I’d wager that the algorithm is slightly eager to throw a consistency error if it’s unable to verify across partitions. Since the caller is naturally ready for this error, it’s likely not a problem. So in short it’s the P :)
I implemented that extension in R2 at launch IIRC. Thanks for catching up & helping move distributed storage applications a meaningful step forward. Intended sincerely. I'm sure adding this was non-trivial for a complex legacy codebase like that.
This combined with the read-after-write consistency guarantee is a perfect building block (pun intended) for incremental append only storage atop an object store. It solves the biggest problem with coordinating multiple writers to a WAL.
If my memory of parallel algorithms class serves me right, you can build any synchronization algorithm on top of compare-and-swap as an atomic primitive.
As a (horribly inefficient, in case of non-trivial write contention) toy example, you could use S3 as a lock-free concurrent SQLite storage backend: Reads work as expected by fetching the entire database and satisfying the operation locally; writes work like this:
- Download the current database copy
- Perform your write locally
- Upload it back using "Put-If-Match" and the pre-edit copy as the matched object.
- If you get success, consider the transaction successful.

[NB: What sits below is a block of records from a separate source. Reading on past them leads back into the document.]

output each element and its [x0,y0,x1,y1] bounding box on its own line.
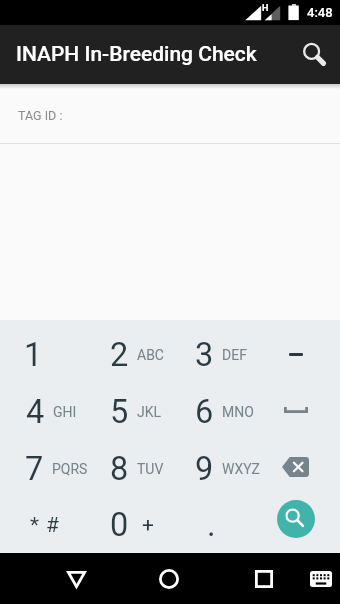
staticText: 5 [110,393,129,431]
button[interactable]: Dash [255,326,340,383]
button[interactable]: Backspace [255,440,340,497]
staticText: + [142,513,154,538]
staticText: MNO [222,404,254,420]
staticText: 3 [195,336,214,374]
staticText: 6 [195,393,214,431]
staticText: 0 [110,506,129,544]
button[interactable]: Home [149,559,189,599]
button[interactable]: Back [56,559,96,599]
button[interactable]: Space [255,383,340,440]
staticText: INAPH In-Breeding Check [16,42,257,67]
staticText: DEF [222,347,247,363]
staticText: 4:48 [307,5,333,20]
button[interactable]: 2 ABC [85,326,170,383]
button[interactable]: Switch keyboard [305,563,337,595]
staticText: . [207,506,216,544]
button[interactable]: 8 TUV [85,440,170,497]
staticText: JKL [137,404,162,420]
staticText: 9 [195,450,214,488]
staticText: 2 [110,336,129,374]
staticText: TUV [137,461,164,477]
button[interactable]: . [170,497,255,553]
staticText: # [46,513,59,538]
staticText: TAG ID : [18,108,63,123]
button[interactable]: Search [255,497,340,553]
button[interactable]: 7 PQRS [0,440,85,497]
button[interactable]: 9 WXYZ [170,440,255,497]
button[interactable]: 0 + [85,497,170,553]
button[interactable]: * # [0,497,85,553]
staticText: 1 [24,336,43,374]
staticText: * [30,513,40,538]
staticText: 4 [26,393,45,431]
button[interactable]: 1 [0,326,85,383]
button[interactable]: 6 MNO [170,383,255,440]
staticText: 8 [110,450,129,488]
button[interactable]: 5 JKL [85,383,170,440]
button[interactable]: 4 GHI [0,383,85,440]
staticText: 7 [25,450,44,488]
staticText: H [262,3,269,14]
staticText: ABC [137,347,164,363]
button[interactable]: 3 DEF [170,326,255,383]
button[interactable]: Search [291,33,335,77]
button[interactable]: Recent apps [244,559,284,599]
staticText: PQRS [52,461,88,477]
staticText: WXYZ [222,461,260,477]
staticText: GHI [53,404,77,420]
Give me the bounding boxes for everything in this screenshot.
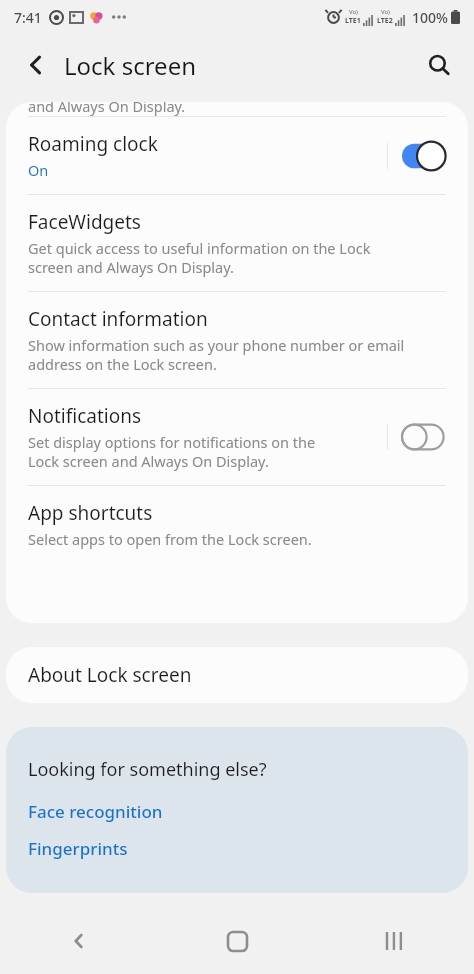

- If you get failure, go back to step 1 and try again.
The short of it is that building a database on top of object storage has generally required a complicated, distributed system for consensus/metadata. CAS makes it possible to build these big data systems without any other dependencies. This is a win for simplicity and reliability.
Thanks! Do they mention when the comparison is done? Is it before, after, or during an upload? (For instance, if I have a 4tb file in a multi part upload, would I only know it would fail as soon as the whole file is uploaded?)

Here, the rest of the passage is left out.